Overtime and the Overly Litigious
This week, a wave of frivolous employment wage disputes has swept across the country. In just the last year roughly 7,000 lawsuits alleging wage and hour violations have been filed in federal court, and such cases have risen 400 percent over the last 11 years.
First in Staten Island, New York, a son is suing his father for failure to pay him overtime at the family’s ice cream business, Ice Cream & Ice House. The family seems dysfunctional at the least. Nicholas Piazza, is claiming he occasionally worked 80 hours a week and only earned $10 an hour, and his stepmother Patricia alleges that he “bought an ice-cream truck and then he lied to all our customers.”

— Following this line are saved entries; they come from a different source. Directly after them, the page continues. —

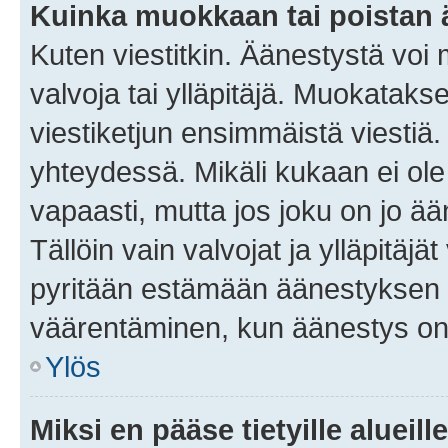
Kuinka muokkaan tai poistan
Kuten viestitkin. Äänestystä voi
valvoja tai ylläpitäjä. Muokatak
viestiketjun ensimmäistä viestiä
yhteydessä. Mikäli kukaan ei ol
vapaasti, mutta jos joku on jo ä
Tällöin vain valvojat ja ylläpitäjä
pyritään estämään äänestyksen 
väärentäminen, kun äänestys on
Ylös
Miksi en pääse tietyille alueill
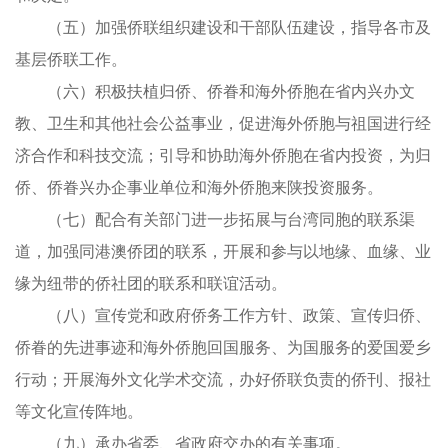
（五）加强侨联组织建设和干部队伍建设，指导各市及
基层侨联工作。
（六）积极扶植归侨、侨眷和海外侨胞在省内兴办文
教、卫生和其他社会公益事业，促进海外侨胞与祖国进行经
济合作和科技交流；引导和协助海外侨胞在省内投资，为归
侨、侨眷兴办企事业单位和海外侨胞来陕投资服务。
（七）配合有关部门进一步拓展与台湾同胞的联系渠
道，加强同港澳侨团的联系，开展和参与以地缘、血缘、业
缘为纽带的侨社团的联系和联谊活动。
（八）宣传党和政府侨务工作方针、政策、宣传归侨、
侨眷的先进事迹和海外侨胞回国服务、为国服务的爱国爱乡
行动；开展海外文化学术交流，办好侨联负责的侨刊、报社
等文化宣传阵地。
（九）承办省委、省政府交办的有关事项。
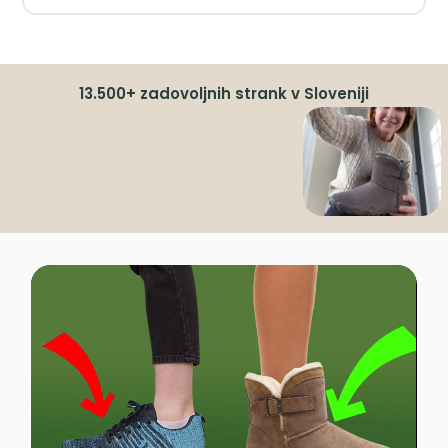
13.500+ zadovoljnih strank v Sloveniji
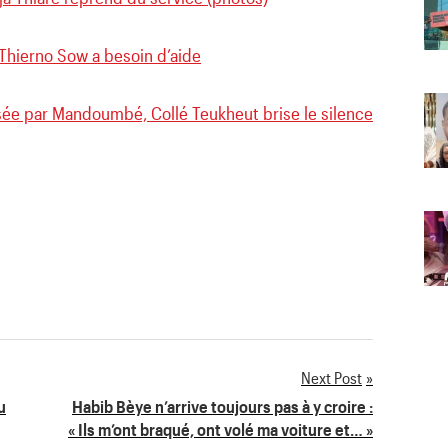
Thierno Sow a besoin d’aide
ée par Mandoumbé, Collé Teukheut brise le silence
Next Post
u
Habib Bèye n’arrive toujours pas à y croire :
« Ils m’ont braqué, ont volé ma voiture et… »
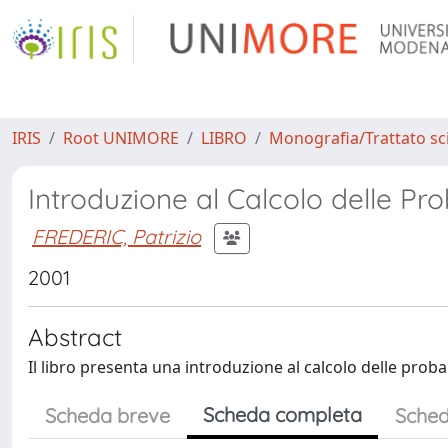
IRIS
Root UNIMORE
LIBRO
Monografia/Trattato sci
Introduzione al Calcolo delle Pro
FREDERIC, Patrizio
2001
Abstract
Il libro presenta una introduzione al calcolo delle proba
Scheda completa
Scheda breve
Sched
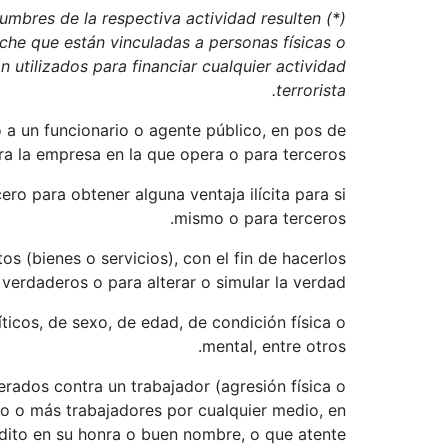
tumbres de la respectiva actividad resulten
che que están vinculadas a personas físicas o
 utilizados para financiar cualquier actividad
terrorista.
o a un funcionario o agente público, en pos de
a la empresa en la que opera o para terceros.
ro para obtener alguna ventaja ilícita para si
mismo o para terceros.
s (bienes o servicios), con el fin de hacerlos
erdaderos o para alterar o simular la verdad.
íticos, de sexo, de edad, de condición física o
mental, entre otros.
rados contra un trabajador (agresión física o
uno o más trabajadores por cualquier medio, en
édito en su honra o buen nombre, o que atente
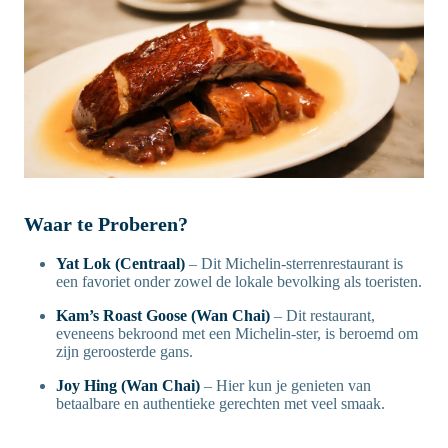
Waar te Proberen?
Yat Lok (Centraal)
– Dit Michelin-sterrenrestaurant is
een favoriet onder zowel de lokale bevolking als toeristen.
Kam’s Roast Goose (Wan Chai)
– Dit restaurant,
eveneens bekroond met een Michelin-ster, is beroemd om
zijn geroosterde gans.
Joy Hing (Wan Chai)
– Hier kun je genieten van
betaalbare en authentieke gerechten met veel smaak.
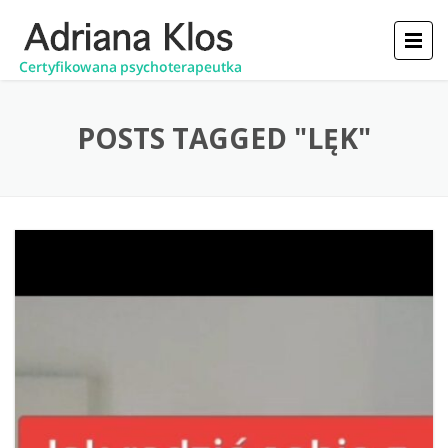
POSTS TAGGED "LĘK"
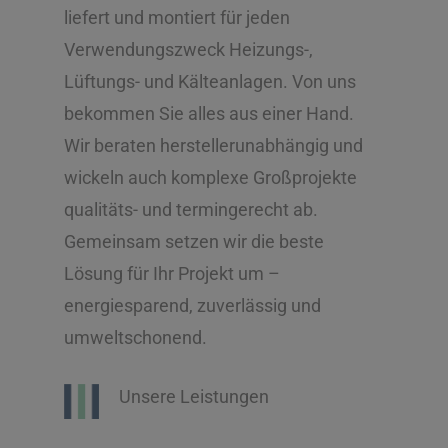
liefert und montiert für jeden
Verwendungszweck Heizungs-,
Lüftungs- und Kälteanlagen. Von uns
bekommen Sie alles aus einer Hand.
Wir beraten herstellerunabhängig und
wickeln auch komplexe Großprojekte
qualitäts- und termingerecht ab.
Gemeinsam setzen wir die beste
Lösung für Ihr Projekt um –
energiesparend, zuverlässig und
umweltschonend.
Unsere Leistungen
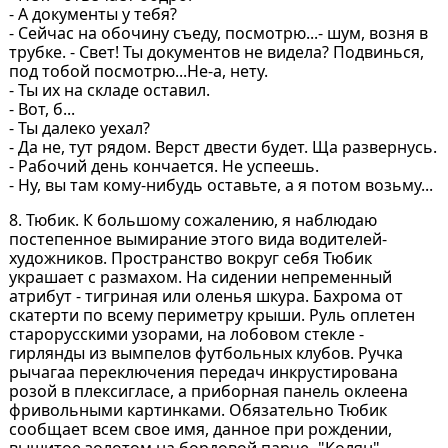
- А документы у тебя?
- Сейчас на обочину съеду, посмотрю...- шум, возня в
трубке. - Свет! Ты документов не видела? Подвинься,
под тобой посмотрю...Не-а, нету.
- Ты их на складе оставил.
- Вот, б...
- Ты далеко уехал?
- Да не, тут рядом. Верст двести будет. Ща развернусь.
- Рабочий день кончается. Не успеешь.
- Ну, вы там кому-нибудь оставьте, а я потом возьму...
8. Тюбик. К большому сожалению, я наблюдаю
постепенное вымирание этого вида водителей-
художников. Пространство вокруг себя Тюбик
украшает с размахом. На сидении непременный
атрибут - тигриная или оленья шкура. Бахрома от
скатерти по всему периметру крыши. Руль оплетен
старорусскими узорами, на лобовом стекле -
гирлянды из вымпелов футбольных клубов. Ручка
рычагаа переключения передач инкрустирована
розой в плексигласе, а приборная панель оклеена
фривольными картинками. Обязательно Тюбик
сообщает всем свое имя, данное при рождении,
вышитое золотом на бордовой парче -"Колян",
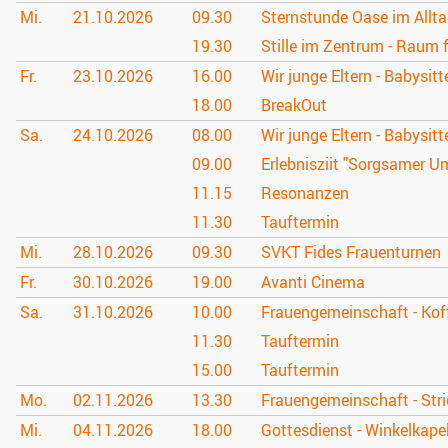
Mi.
21.10.
2026
09.30
Sternstunde Oase im Allt
19.30
Stille im Zentrum - Raum 
Fr.
23.10.
2026
16.00
Wir junge Eltern - Babysitt
18.00
BreakOut
Sa.
24.10.
2026
08.00
Wir junge Eltern - Babysitt
09.00
Erlebnisziit "Sorgsamer 
11.15
Resonanzen
11.30
Tauftermin
Mi.
28.10.
2026
09.30
SVKT Fides Frauenturnen
Fr.
30.10.
2026
19.00
Avanti Cinema
Sa.
31.10.
2026
10.00
Frauengemeinschaft - Kof
11.30
Tauftermin
15.00
Tauftermin
Mo.
02.11.
2026
13.30
Frauengemeinschaft - Stri
Mi.
04.11.
2026
18.00
Gottesdienst - Winkelkapel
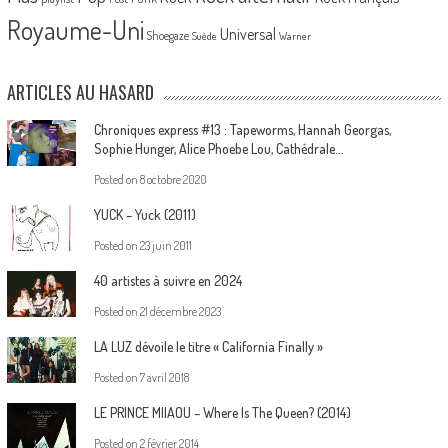
Royaume-Uni
Universal
Shoegaze
Suède
Warner
ARTICLES AU HASARD
Chroniques express #13 : Tapeworms, Hannah Georgas,
Sophie Hunger, Alice Phoebe Lou, Cathédrale…
Posted on
8 octobre 2020
YUCK – Yuck (2011)
Posted on
23 juin 2011
40 artistes à suivre en 2024
Posted on
21 décembre 2023
LA LUZ dévoile le titre « California Finally »
Posted on
7 avril 2018
LE PRINCE MIIAOU – Where Is The Queen? (2014)
Posted on
2 février 2014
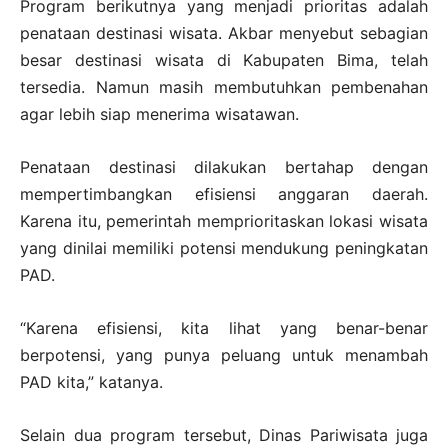
Program berikutnya yang menjadi prioritas adalah
penataan destinasi wisata. Akbar menyebut sebagian
besar destinasi wisata di Kabupaten Bima, telah
tersedia. Namun masih membutuhkan pembenahan
agar lebih siap menerima wisatawan.
Penataan destinasi dilakukan bertahap dengan
mempertimbangkan efisiensi anggaran daerah.
Karena itu, pemerintah memprioritaskan lokasi wisata
yang dinilai memiliki potensi mendukung peningkatan
PAD.
“Karena efisiensi, kita lihat yang benar-benar
berpotensi, yang punya peluang untuk menambah
PAD kita,” katanya.
Selain dua program tersebut, Dinas Pariwisata juga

Then on July 6, 2012, a judge in the Northern District of California ruled that a class action could proceed, led by a plaintiff who claims that Office Depot failed to pay him a whopping $0.23 in overtime wages. As first reported by Litigation Daily, Howard David Provine filed a class action lawsuit in January of 2011, alleging that his former employer failed to account for the two $50 awards he won from store managers through the company’s “Bravo” program when calculating his payment for 19 minutes of overtime. The suit also claims that Office Depot owes Provine up to $2,000 in “waiting time penalties” for failing to pay the extra overtime when he left the company.
In what has become a frightening trend in California, Judge Susan Illston seems to have lost all common sense. By failing to grant the defendant’s motion for summary judgment and instead certifying the class, she is condoning ridiculous behavior and endorsing lawsuit abuse. Office Depot defended its actions by asserting that companies are not required by state or federal law to factor discretionary bonus payments into overtime calculations. The company further argued that Provine’s claims are de minimus in any case. The judge disagreed and followed her own unfathomable logic that a random prize drawing did not constitute a discretionary payment. As a result, Office Depot will be forced to spend a whole lot more than $0.23 to defend itself against this frivolous claim.